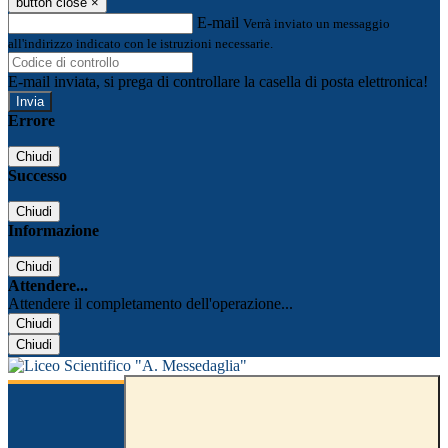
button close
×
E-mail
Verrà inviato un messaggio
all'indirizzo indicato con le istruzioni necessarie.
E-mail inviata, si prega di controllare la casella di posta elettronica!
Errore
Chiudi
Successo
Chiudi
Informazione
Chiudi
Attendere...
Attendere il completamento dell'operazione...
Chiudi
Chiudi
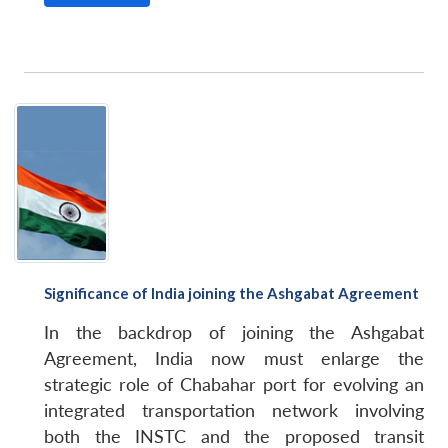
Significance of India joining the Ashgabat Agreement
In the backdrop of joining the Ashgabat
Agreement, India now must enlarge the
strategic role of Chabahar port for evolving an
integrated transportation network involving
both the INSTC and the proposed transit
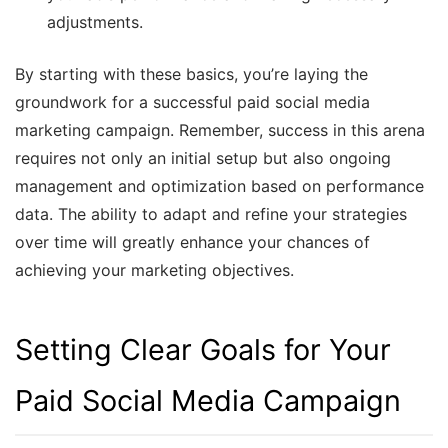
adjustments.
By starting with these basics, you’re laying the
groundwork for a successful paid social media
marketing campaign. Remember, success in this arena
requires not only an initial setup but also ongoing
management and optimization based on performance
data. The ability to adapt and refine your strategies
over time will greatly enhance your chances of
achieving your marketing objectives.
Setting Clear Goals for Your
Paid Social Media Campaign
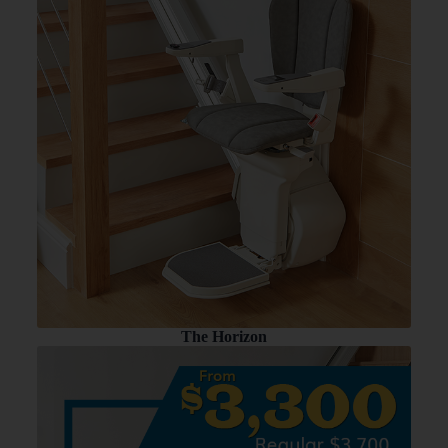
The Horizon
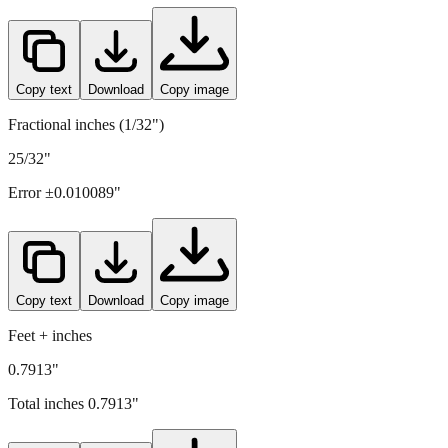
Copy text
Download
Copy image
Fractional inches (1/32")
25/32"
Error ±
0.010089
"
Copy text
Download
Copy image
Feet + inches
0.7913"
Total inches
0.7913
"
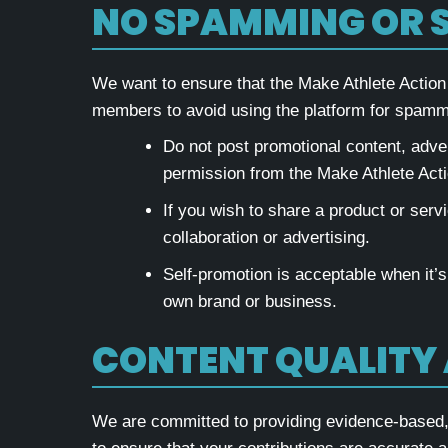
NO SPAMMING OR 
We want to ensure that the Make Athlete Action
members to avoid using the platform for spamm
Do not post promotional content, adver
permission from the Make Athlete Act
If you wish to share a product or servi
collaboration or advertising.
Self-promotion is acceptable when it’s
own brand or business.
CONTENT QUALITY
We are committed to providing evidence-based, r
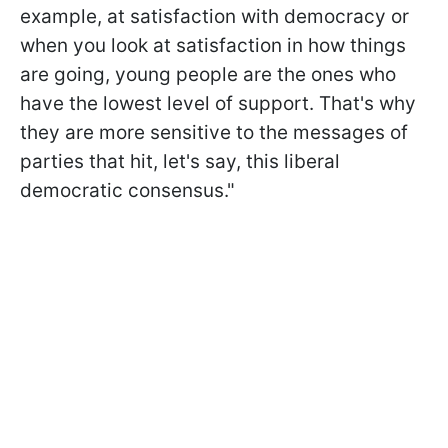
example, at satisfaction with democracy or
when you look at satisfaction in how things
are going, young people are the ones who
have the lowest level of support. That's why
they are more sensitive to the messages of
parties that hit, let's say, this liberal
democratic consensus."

---+---

YOUR OBJECTIVE: The expected result is a copy of each line in the records where "India" appears.

TASK SOLUTION:
Significance of India joining the Ashgabat Agreement
Agreement, India now must enlarge the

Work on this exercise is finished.